# [Directions]
Write out each line of the records that has "full" in it.

══ Material provided ══

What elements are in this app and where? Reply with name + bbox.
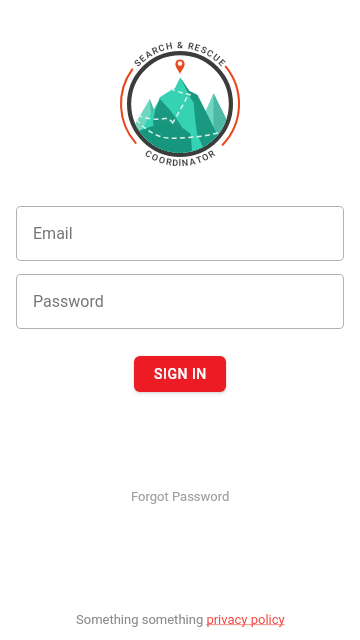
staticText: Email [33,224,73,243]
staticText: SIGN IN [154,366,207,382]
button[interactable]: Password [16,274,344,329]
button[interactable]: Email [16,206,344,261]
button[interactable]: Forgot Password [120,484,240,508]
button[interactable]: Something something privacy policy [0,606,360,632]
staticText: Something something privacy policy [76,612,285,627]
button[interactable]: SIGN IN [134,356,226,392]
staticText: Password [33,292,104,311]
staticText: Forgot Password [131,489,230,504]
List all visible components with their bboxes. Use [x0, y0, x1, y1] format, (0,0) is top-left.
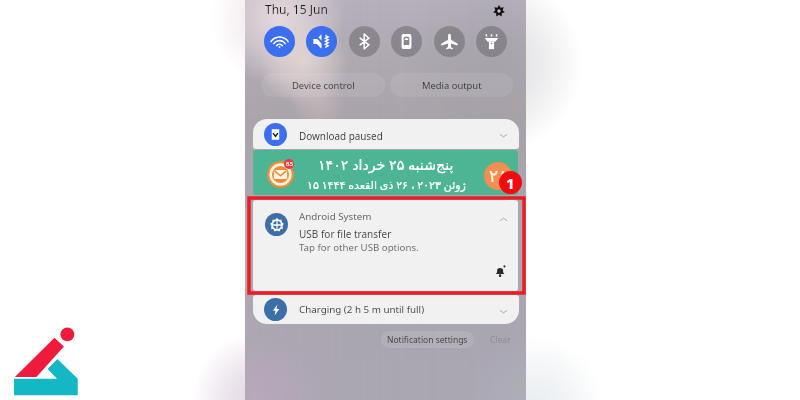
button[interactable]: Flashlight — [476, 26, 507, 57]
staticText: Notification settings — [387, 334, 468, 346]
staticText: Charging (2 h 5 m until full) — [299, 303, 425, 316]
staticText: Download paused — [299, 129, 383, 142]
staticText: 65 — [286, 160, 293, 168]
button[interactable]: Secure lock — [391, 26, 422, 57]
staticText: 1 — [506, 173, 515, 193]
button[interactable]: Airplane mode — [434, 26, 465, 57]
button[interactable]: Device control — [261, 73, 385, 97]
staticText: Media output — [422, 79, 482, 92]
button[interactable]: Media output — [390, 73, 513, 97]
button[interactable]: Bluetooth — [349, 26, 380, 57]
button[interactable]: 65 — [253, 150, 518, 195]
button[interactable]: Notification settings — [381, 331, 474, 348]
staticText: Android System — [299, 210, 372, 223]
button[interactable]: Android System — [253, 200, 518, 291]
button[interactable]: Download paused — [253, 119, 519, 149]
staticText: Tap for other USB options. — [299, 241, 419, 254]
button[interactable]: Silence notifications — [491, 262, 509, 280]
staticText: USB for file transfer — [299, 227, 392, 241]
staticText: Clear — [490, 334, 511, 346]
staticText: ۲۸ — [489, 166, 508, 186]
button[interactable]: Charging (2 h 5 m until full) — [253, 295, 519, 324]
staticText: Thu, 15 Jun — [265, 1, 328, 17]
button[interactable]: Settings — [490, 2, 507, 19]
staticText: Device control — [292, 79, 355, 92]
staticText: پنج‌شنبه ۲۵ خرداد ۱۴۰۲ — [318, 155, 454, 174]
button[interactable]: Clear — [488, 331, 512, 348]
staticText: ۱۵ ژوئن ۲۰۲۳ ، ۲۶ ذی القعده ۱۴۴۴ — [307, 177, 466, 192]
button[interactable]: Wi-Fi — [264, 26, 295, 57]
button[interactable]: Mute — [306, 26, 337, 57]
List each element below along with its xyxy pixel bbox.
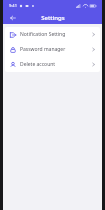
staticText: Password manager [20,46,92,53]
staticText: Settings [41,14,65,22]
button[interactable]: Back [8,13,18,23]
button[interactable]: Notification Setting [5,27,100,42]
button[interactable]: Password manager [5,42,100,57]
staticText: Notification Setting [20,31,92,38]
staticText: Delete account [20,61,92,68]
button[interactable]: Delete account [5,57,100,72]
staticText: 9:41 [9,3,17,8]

═══

# [Answer to the exercise]
staticText: Charging (2 h 5 m until full) — [299, 303, 425, 316]
button[interactable]: Charging (2 h 5 m until full) — [253, 295, 519, 324]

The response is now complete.